EXERCISE MATERIALS —
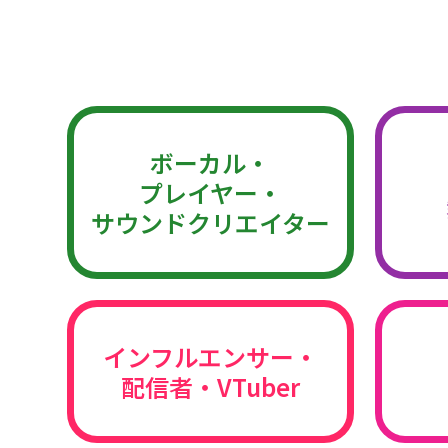
ボーカル・
プレイヤー・
サウンドクリエイター
インフルエンサー・
配信者・VTuber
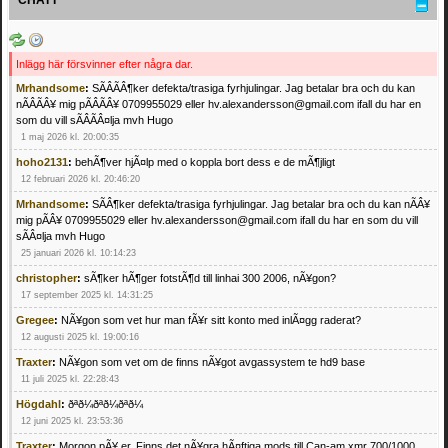
Inlägg här försvinner efter några dar.
Mrhandsome
:
SÃÂÃÂ¶ker defekta/trasiga fyrhjulingar. Jag betalar bra och du kan
nÃÂÃÂ¥ mig pÃÂÃÂ¥ 0709955029 eller hv.alexandersson@gmail.com ifall du har en
som du vill sÃÂÃÂ¤lja mvh Hugo
1 maj 2026 kl. 20:00:35
hoho2131
:
behÃ¶ver hjÃ¤lp med o koppla bort dess e de mÃ¶jligt
12 februari 2026 kl. 20:46:20
Mrhandsome
:
SÃÂ¶ker defekta/trasiga fyrhjulingar. Jag betalar bra och du kan nÃÂ¥
mig pÃÂ¥ 0709955029 eller hv.alexandersson@gmail.com ifall du har en som du vill
sÃÂ¤lja mvh Hugo
25 januari 2026 kl. 10:14:23
christopher
:
sÃ¶ker hÃ¶ger fotstÃ¶d till linhai 300 2006, nÃ¥gon?
17 september 2025 kl. 14:31:25
Gregee
:
NÃ¥gon som vet hur man fÃ¥r sitt konto med inlÃ¤gg raderat?
12 augusti 2025 kl. 19:00:16
Traxter
:
NÃ¥gon som vet om de finns nÃ¥got avgassystem te hd9 base
11 juli 2025 kl. 22:28:43
Högdahl
:
ðªð¼ðªð¼ðªð¼
12 juni 2025 kl. 23:53:36
Traxter
:
Morgon pÃ¥ er. Finns det nÃ¥gra hÃ¤ftiga mods till Can-am xmr 700/1000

YOUR TASK —
Lines above with "eller": state how many, nothing more.

YOUR SOLUTION —
2